On Saturday, February 28, U.S. and Israeli forces launched a coordinated series of strikes on Iranian strategic targets in what the Pentagon named "Operation Epic Fury." Ayatollah Khamenei — Iran's supreme leader since 1989 — was killed. Dozens of other senior military and government officials were also reported dead.
Iran retaliated within hours. The Revolutionary Guard launched drone and missile strikes across the Gulf, hitting Saudi energy infrastructure at Ras Tanura and targeting oil tankers in the Strait of Hormuz. The Strait — which handles roughly 20% of the world's seaborne oil supply, approximately 13 million barrels per day — was declared closed by Iranian commanders by Sunday morning. Maersk, MSC, Hapag-Lloyd, and other major shipping lines suspended all transit through the route until further notice.
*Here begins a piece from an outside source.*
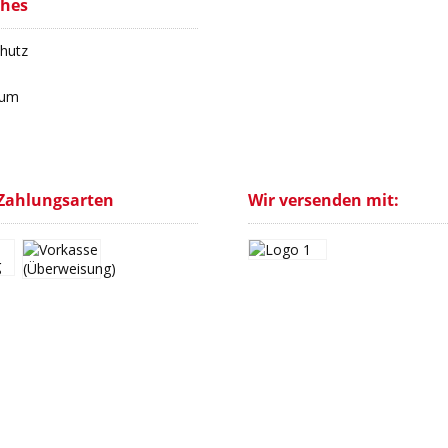
ches
hutz
sum
Zahlungsarten
Wir versenden mit:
Trump described the operation as "our last, best chance to strike" and vowed operations would continue "as long as necessary." He later told the NYT Sunday evening he was open to lifting sanctions on a new Iranian leadership willing to be a "pragmatic partner." That comment alone — regime change as an explicit goal — tells you this isn't a surgical strike designed to end quickly. This has an open-ended mandate.
Futures markets opened Sunday at 6pm ET into immediate selling. S&P futures dropped over 1%, Nasdaq futures fell 1.4%, and Dow futures fell more than 500 points. Oil futures gapped higher. This is your context heading into Monday's bell.
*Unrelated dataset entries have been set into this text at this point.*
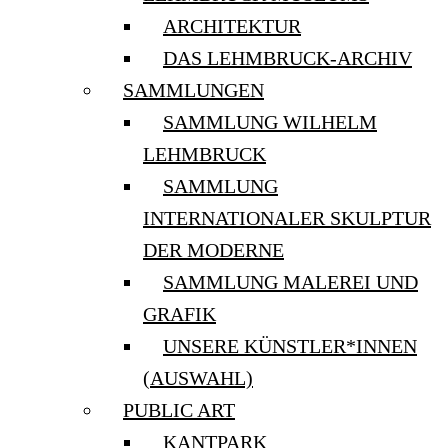
ARCHITEKTUR
DAS LEHMBRUCK-ARCHIV
SAMMLUNGEN
SAMMLUNG WILHELM
LEHMBRUCK
SAMMLUNG
INTERNATIONALER SKULPTUR
DER MODERNE
SAMMLUNG MALEREI UND
GRAFIK
UNSERE KÜNSTLER*INNEN
(AUSWAHL)
PUBLIC ART
KANTPARK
There is genuine uncertainty here — more than a typical geopolitical shock — because the endgame is explicitly regime change, which has no defined timeline or clean exit ramp.
Strait stays closed 2+ weeks. Brent grinds toward $100. Inflation expectations re-anchor higher. Fed can't cut. Growth multiples compress. S&P tests 6,675 support. Duration and consumer discretionary take the hardest hit.
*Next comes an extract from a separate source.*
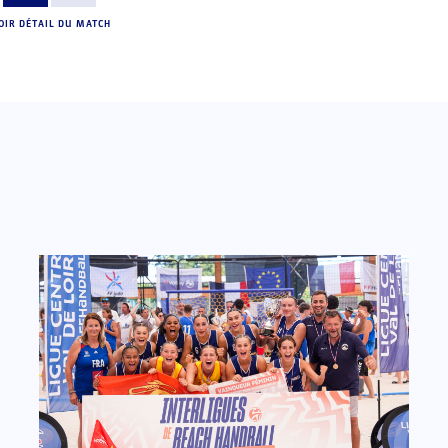
OIR DÉTAIL DU MATCH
Strait disruption is short-lived — days, not weeks. Oil spikes then pulls back. Markets recover from Monday's gap-down as the week progresses. Jobs report on Friday re-anchors attention. S&P holds 6,800 and closes near flat.
Iran's interim leadership signals willingness to negotiate. Strait reopens rapidly. Oil gives back the weekend premium. Rate-cut timeline intact. Dip buyers who loaded Monday are rewarded. S&P pushes back toward 6,900 by Friday.
Barclays' global research chair said Sunday they would "not recommend buying any immediate dip — the risk-reward doesn't seem compelling." KKM Financial's Jeff Kilburg posted Sunday night that markets would turn green before Monday's close. Both made bets on which scenario materializes. Neither is wrong to hold a view — but both are guessing. Size your risk accordingly.
The macro rotation is underway. The question is whether day-one prices already reflect the move or if there's more runway — particularly in energy.
Defense names moved 6–10% on day one. Chasing Monday morning is dangerous. The cleaner trade is watching for a 2–3 day consolidation in LMT, NOC, and RTX before adding exposure. Energy has more runway if the Strait remains closed. Gold is the cleanest single expression of this environment — war premium, inflation repricing, and dollar hedging all pointing the same direction. JPMorgan flagged up to 10% additional upside in gold under extended conflict scenarios. $5,300 is your support to watch.
The Iran shock does not end the bull market — it ends the rate-cut narrative for 2026. If Brent holds above $80 through Friday's jobs report, the Fed is functionally paralyzed regardless of what payrolls print. Markets will eventually shrug off the geopolitical noise, as they have every time since WWII — but the repricing of "no cuts this year" is a structural shift that growth multiples haven't fully absorbed yet. That is the real trade this week, not oil itself.
Sunday night futures were scared but not broken — and Monday told the same story. The S&P closed nearly flat after falling 1.2% at its lows. Resilience matters. But the week ahead carries genuine tail risk that previous geopolitical shocks didn't: an open-ended regime-change mandate, a closed Strait, and a jobs report landing into the middle of it all. Stay selective. Keep cash ready. The dip will come — just make sure you know which scenario you're buying before you pull the trigger.